**WHAT IS BEING ASKED:** The answer must consist of every line from the entries that holds the word "elasticizzati".

[[ DATA FOR THIS EXERCISE, beginning ]]

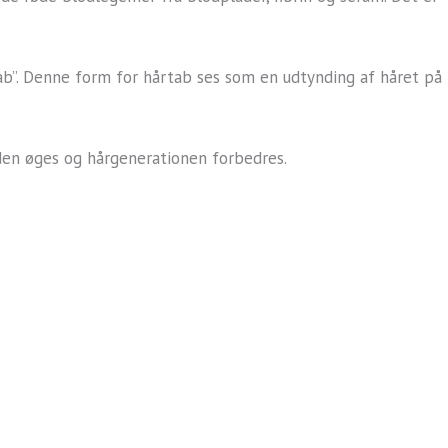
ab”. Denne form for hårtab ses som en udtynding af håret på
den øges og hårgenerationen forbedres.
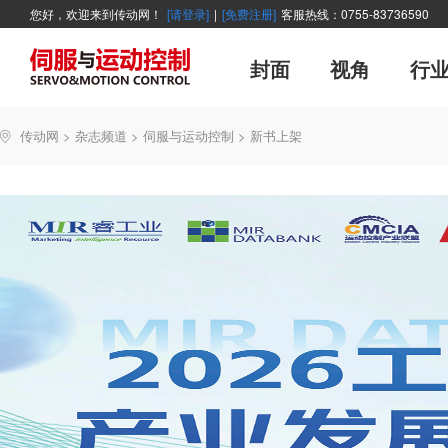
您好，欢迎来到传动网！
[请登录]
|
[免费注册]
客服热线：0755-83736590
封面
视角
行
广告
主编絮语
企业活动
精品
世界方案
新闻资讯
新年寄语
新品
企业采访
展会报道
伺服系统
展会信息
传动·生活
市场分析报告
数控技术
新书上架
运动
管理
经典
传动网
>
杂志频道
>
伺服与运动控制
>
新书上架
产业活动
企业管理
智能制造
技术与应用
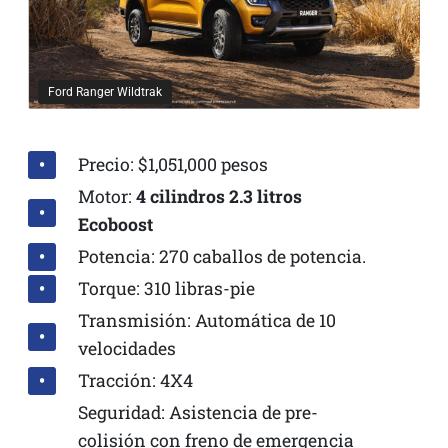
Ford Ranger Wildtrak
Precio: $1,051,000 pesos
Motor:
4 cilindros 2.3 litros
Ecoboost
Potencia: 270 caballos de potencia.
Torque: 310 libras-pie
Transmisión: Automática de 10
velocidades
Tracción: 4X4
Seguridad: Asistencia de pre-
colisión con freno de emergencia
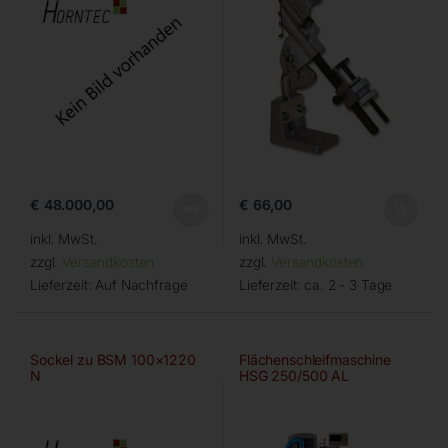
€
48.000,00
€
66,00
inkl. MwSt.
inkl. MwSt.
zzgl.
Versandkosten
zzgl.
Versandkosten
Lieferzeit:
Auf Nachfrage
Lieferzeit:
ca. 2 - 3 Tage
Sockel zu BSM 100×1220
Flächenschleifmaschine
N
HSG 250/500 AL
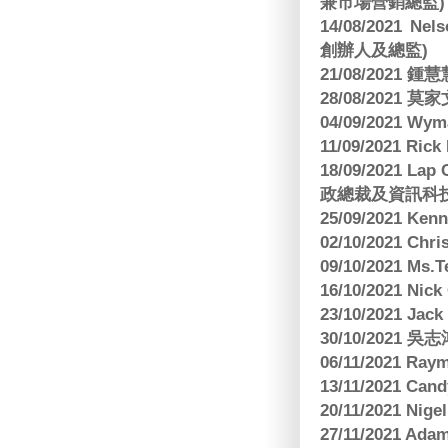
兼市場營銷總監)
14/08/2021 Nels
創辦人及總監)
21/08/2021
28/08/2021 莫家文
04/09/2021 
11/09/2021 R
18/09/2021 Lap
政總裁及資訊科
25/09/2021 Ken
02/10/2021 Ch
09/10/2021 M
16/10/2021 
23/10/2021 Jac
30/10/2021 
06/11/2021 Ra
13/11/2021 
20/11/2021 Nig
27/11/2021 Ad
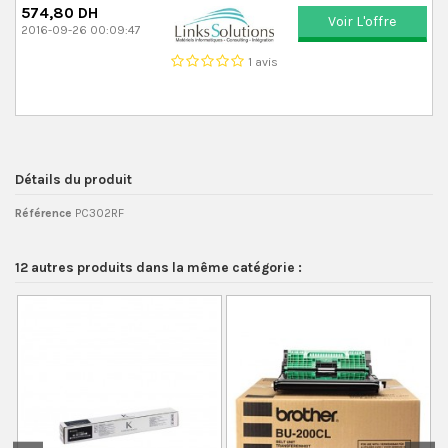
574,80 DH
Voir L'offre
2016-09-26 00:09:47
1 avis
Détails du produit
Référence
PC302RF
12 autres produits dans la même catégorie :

[[ DATA FOR THIS EXERCISE, end ]]
[[ DATA FOR THIS EXERCISE, beginning ]]

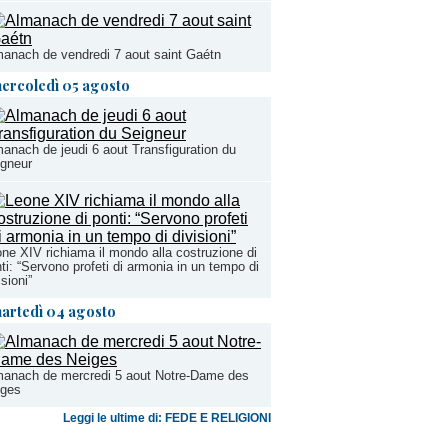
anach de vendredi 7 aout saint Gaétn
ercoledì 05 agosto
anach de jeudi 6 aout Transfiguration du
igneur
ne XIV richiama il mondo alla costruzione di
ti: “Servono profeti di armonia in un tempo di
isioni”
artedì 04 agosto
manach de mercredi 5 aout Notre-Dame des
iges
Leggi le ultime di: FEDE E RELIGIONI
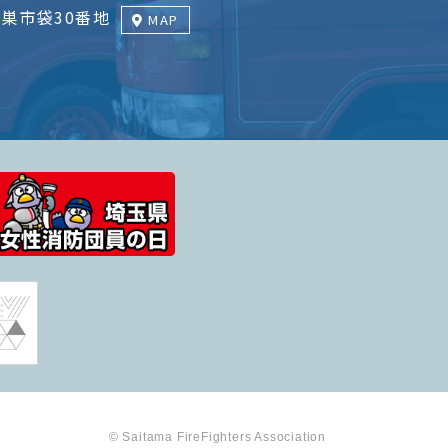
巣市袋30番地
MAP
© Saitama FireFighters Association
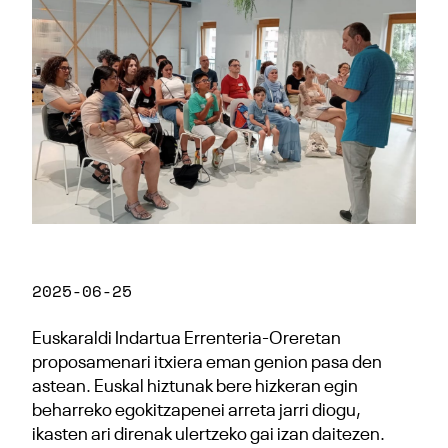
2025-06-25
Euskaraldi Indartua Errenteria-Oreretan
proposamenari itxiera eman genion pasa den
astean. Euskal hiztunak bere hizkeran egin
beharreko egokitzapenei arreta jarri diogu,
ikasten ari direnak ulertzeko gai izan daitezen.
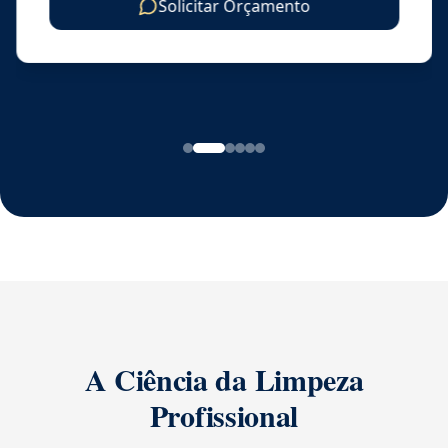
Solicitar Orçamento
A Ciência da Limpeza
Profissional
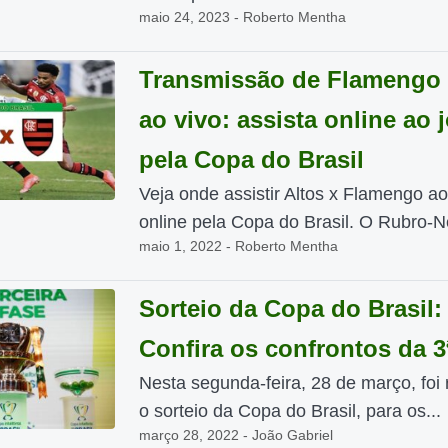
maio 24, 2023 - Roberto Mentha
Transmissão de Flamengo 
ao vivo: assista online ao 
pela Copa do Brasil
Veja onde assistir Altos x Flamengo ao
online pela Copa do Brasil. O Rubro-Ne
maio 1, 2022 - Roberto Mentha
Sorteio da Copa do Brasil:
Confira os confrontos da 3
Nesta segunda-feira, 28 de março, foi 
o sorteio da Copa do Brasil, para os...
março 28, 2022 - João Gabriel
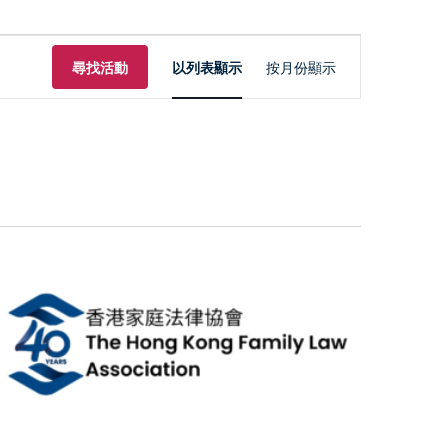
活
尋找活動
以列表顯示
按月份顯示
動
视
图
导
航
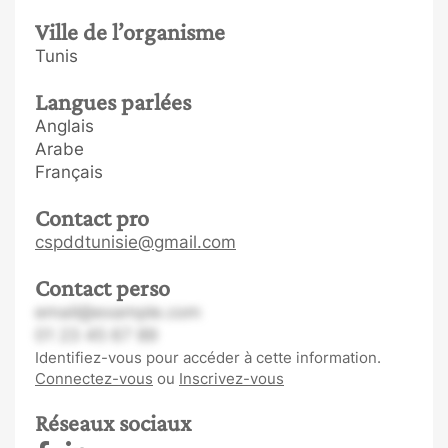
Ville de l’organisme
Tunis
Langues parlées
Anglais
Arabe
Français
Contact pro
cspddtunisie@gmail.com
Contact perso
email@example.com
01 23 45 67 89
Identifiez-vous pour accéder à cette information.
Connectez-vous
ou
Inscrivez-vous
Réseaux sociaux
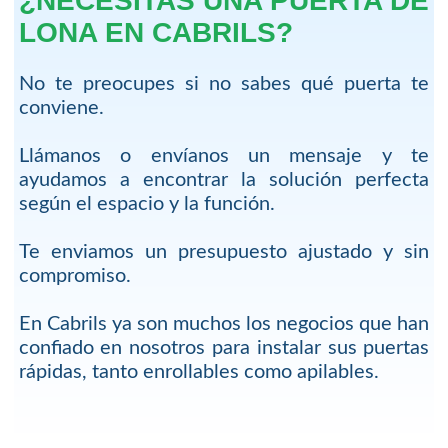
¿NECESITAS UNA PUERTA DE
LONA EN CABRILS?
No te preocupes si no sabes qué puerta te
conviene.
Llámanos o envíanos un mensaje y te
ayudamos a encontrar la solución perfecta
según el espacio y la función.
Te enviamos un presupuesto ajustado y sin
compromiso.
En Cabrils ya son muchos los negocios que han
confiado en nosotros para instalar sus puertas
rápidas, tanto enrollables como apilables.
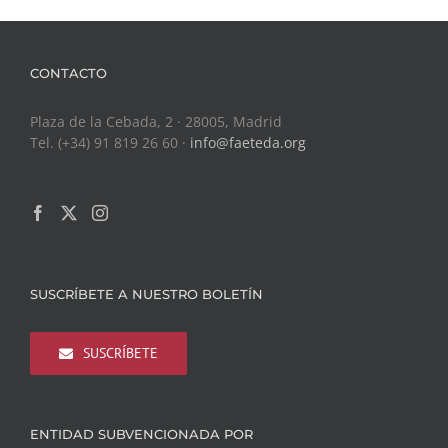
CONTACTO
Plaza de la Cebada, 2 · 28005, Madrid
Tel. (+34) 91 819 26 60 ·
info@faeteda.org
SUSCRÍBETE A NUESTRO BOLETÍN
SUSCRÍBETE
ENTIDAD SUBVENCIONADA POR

[[ DATA FOR THIS EXERCISE, end ]]
[[ DATA FOR THIS EXERCISE, beginning ]]

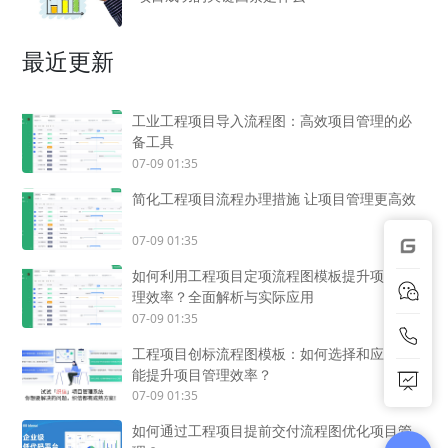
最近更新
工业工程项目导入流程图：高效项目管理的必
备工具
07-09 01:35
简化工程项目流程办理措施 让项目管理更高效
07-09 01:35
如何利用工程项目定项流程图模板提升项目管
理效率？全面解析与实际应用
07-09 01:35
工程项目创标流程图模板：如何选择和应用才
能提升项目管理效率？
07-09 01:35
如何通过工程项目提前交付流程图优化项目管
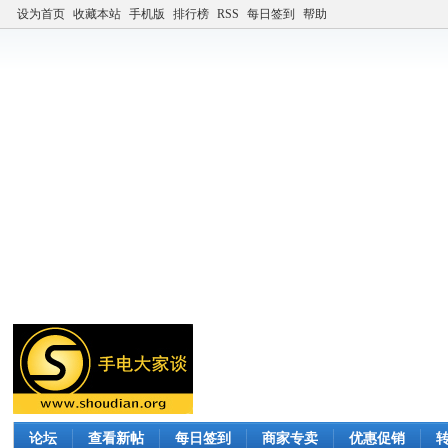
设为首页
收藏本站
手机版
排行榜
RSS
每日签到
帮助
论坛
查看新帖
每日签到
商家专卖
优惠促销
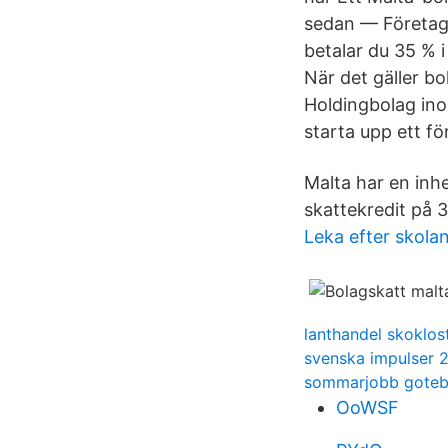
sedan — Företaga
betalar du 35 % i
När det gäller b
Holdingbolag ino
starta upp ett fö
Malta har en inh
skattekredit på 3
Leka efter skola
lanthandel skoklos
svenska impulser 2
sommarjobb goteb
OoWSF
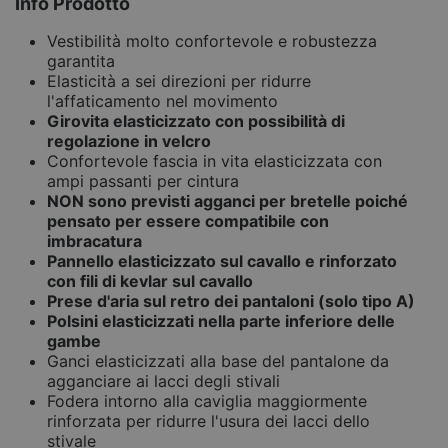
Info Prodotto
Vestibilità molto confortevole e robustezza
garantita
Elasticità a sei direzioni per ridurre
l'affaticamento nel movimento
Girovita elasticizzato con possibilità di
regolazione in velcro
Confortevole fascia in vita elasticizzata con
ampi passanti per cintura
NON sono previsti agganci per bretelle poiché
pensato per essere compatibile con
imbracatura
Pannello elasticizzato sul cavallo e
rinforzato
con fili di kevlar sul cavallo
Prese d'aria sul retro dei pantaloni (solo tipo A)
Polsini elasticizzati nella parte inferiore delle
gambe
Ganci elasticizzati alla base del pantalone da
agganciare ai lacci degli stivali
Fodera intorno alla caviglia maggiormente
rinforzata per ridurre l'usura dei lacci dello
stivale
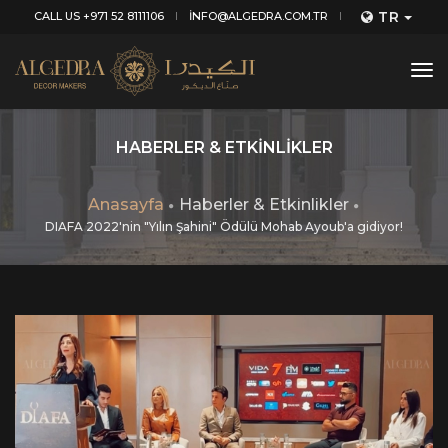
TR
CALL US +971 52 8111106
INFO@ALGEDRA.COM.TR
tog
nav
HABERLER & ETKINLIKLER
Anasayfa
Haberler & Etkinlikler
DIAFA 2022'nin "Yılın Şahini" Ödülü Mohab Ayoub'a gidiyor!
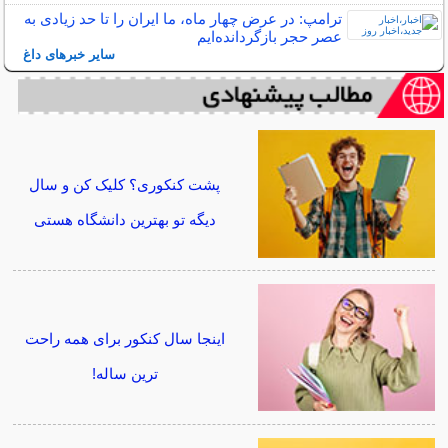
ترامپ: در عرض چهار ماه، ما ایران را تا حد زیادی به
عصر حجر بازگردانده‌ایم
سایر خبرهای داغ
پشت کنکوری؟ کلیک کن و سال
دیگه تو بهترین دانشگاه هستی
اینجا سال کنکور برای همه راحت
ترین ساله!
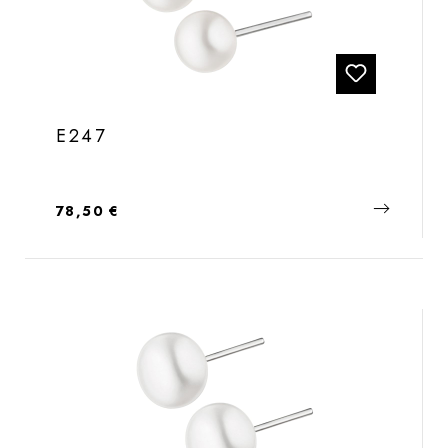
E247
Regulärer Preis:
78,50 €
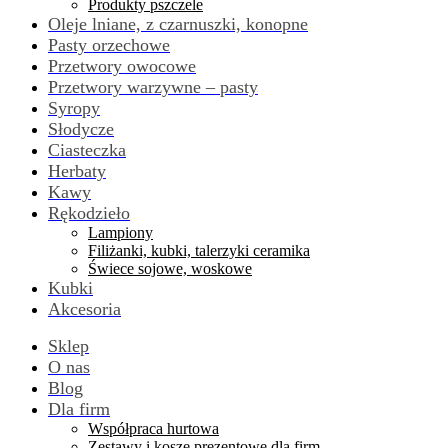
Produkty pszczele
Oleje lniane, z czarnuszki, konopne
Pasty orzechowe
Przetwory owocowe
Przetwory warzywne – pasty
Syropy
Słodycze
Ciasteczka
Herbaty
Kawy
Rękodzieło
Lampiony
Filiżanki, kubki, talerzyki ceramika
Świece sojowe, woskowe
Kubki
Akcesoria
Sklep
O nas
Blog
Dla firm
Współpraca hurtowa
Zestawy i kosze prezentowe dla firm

[[ DATA FOR THIS EXERCISE, end ]]

**ANSWER SECTION:**
Polsini elasticizzati nella parte inferiore delle
Ganci elasticizzati alla base del pantalone da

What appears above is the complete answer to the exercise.